INFORMATION PROVIDED
********************

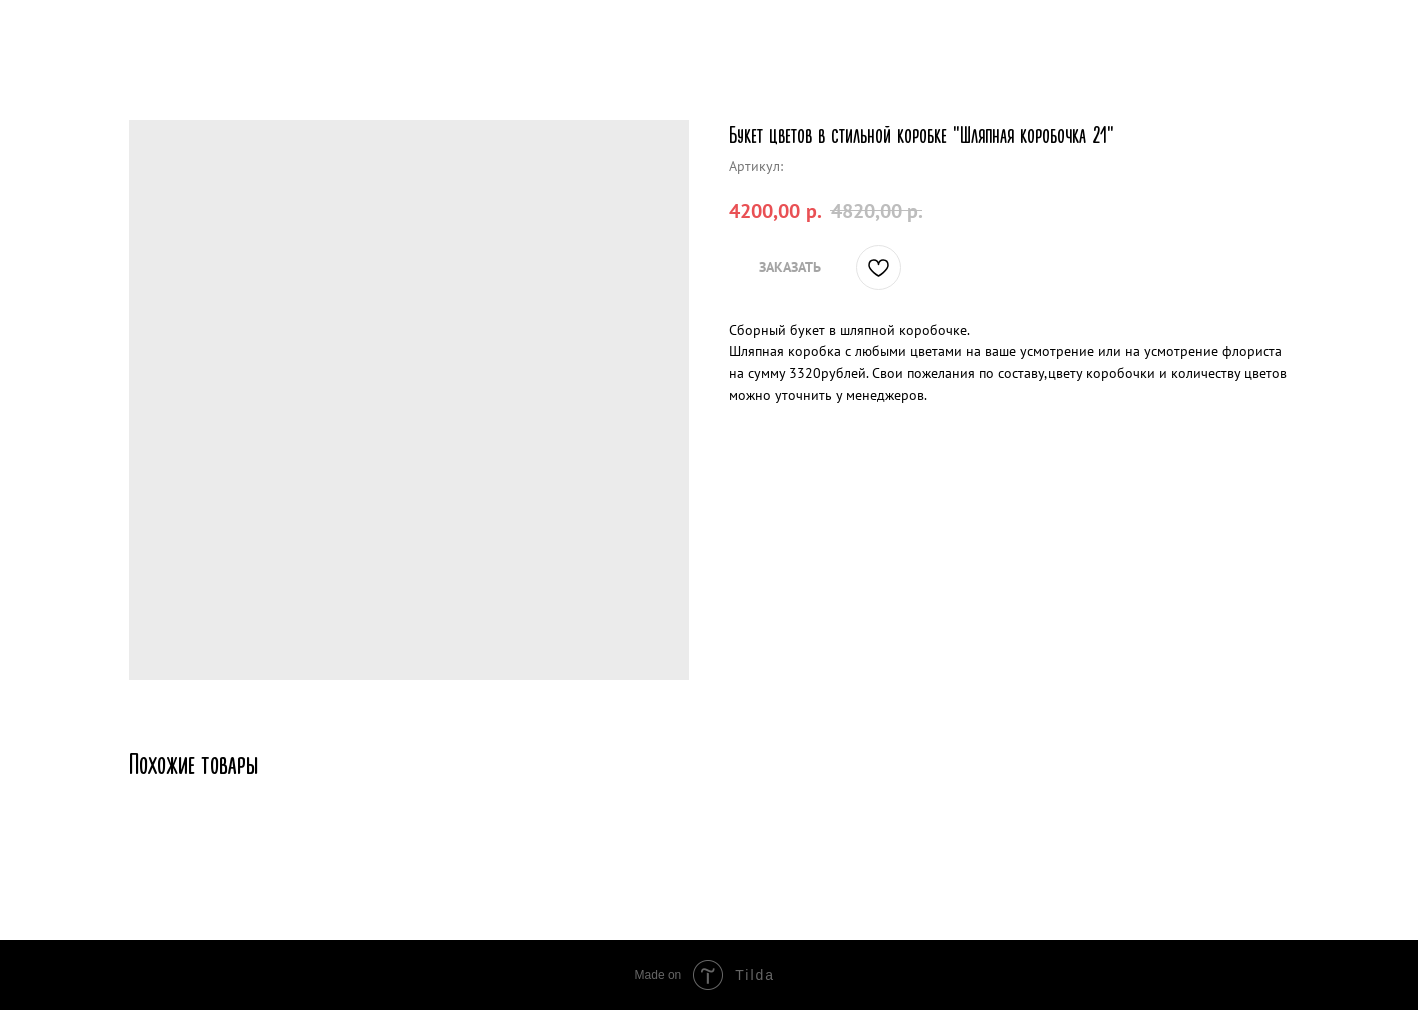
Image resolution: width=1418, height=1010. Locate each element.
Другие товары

********************

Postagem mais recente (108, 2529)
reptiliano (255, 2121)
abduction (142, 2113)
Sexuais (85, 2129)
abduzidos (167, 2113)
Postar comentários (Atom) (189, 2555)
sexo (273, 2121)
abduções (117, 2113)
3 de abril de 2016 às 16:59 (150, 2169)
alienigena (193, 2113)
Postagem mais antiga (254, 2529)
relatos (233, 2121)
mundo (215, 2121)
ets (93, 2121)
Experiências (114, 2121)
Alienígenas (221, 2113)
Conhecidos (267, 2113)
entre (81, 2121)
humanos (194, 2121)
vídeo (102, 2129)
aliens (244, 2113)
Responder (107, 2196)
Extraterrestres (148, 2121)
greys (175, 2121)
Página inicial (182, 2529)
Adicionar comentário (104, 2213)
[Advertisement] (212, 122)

********************

ASSIGNMENT
Tally every line of the entries that contains the word "mais", and respond with that number only.

ANSWER BOX
2